§ **Assigned task**: Pick out all lines of the entries that include the word "Camping" and copy them.

§ **Data**:
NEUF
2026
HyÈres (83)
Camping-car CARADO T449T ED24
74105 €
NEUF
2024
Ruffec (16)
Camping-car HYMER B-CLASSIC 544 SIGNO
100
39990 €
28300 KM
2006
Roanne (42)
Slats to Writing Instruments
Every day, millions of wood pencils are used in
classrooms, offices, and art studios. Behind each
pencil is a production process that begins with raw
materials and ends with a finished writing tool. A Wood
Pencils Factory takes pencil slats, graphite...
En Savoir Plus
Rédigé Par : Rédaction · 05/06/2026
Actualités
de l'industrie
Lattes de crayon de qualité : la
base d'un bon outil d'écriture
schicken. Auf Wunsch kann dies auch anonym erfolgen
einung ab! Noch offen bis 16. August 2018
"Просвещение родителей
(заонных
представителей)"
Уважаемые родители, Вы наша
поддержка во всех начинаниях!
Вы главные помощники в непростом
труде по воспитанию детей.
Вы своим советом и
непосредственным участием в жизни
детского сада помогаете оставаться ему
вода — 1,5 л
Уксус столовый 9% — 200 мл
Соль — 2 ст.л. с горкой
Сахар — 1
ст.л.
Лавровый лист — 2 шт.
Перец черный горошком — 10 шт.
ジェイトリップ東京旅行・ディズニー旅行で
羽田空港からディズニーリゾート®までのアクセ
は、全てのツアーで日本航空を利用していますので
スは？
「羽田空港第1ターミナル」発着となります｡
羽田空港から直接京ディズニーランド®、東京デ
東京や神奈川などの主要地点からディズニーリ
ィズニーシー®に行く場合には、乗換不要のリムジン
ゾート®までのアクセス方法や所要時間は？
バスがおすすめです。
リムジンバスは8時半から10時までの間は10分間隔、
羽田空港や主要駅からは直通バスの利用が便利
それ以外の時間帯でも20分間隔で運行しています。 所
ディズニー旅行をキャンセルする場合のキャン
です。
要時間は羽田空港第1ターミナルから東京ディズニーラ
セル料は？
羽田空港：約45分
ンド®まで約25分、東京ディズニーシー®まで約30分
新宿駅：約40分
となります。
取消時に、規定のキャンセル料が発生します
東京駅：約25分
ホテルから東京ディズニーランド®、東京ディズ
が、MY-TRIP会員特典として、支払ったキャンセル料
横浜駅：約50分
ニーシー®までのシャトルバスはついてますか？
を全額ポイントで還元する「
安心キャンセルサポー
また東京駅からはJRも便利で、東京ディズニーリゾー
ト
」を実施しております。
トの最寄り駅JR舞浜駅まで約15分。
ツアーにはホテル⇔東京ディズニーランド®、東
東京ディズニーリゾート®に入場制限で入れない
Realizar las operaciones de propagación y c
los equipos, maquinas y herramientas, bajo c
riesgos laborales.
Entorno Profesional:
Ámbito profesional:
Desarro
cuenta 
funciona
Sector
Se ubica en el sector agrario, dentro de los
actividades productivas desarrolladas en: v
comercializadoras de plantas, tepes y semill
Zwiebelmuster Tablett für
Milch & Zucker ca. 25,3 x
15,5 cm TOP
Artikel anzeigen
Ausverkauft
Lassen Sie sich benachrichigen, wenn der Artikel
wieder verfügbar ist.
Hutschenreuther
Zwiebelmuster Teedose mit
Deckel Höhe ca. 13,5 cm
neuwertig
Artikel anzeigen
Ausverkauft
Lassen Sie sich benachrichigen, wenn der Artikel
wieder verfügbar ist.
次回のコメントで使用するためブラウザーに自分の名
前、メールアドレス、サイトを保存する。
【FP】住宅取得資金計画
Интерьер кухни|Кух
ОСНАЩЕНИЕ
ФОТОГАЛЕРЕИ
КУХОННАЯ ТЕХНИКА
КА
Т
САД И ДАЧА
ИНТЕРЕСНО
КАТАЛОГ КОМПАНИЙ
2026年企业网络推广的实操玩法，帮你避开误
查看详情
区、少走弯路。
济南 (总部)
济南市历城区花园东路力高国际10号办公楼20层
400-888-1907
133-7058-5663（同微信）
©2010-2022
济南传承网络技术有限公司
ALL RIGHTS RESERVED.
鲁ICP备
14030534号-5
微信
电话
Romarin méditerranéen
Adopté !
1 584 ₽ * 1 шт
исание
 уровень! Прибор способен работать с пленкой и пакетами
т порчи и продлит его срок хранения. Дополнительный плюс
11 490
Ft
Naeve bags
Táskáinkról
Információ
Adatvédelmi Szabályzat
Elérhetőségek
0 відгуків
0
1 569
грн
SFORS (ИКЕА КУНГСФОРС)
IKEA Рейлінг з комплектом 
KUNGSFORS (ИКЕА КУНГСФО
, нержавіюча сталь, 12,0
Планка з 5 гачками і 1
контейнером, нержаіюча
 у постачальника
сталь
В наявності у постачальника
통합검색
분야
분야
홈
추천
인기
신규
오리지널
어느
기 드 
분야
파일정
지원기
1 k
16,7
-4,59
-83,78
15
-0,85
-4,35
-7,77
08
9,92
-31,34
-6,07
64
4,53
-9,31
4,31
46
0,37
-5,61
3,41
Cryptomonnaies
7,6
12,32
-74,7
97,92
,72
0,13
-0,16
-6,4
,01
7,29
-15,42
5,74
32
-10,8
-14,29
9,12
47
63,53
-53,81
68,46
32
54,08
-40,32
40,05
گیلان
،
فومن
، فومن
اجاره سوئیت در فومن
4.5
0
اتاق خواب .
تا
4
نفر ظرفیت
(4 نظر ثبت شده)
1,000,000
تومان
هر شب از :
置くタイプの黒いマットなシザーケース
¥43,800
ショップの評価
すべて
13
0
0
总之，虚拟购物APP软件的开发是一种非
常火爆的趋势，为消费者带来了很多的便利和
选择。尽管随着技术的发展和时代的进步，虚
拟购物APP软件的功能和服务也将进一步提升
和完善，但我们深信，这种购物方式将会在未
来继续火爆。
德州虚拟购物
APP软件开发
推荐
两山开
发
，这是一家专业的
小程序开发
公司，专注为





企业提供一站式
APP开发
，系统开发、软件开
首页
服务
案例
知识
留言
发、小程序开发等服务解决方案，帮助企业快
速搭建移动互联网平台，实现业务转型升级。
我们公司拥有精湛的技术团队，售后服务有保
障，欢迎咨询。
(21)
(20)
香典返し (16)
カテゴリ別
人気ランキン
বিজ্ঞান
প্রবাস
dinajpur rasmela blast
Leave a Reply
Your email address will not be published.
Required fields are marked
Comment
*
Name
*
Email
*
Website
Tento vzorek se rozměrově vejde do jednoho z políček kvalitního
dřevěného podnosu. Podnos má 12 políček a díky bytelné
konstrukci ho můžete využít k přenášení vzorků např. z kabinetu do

§ **Response**:
Camping-car CARADO T449T ED24
Camping-car HYMER B-CLASSIC 544 SIGNO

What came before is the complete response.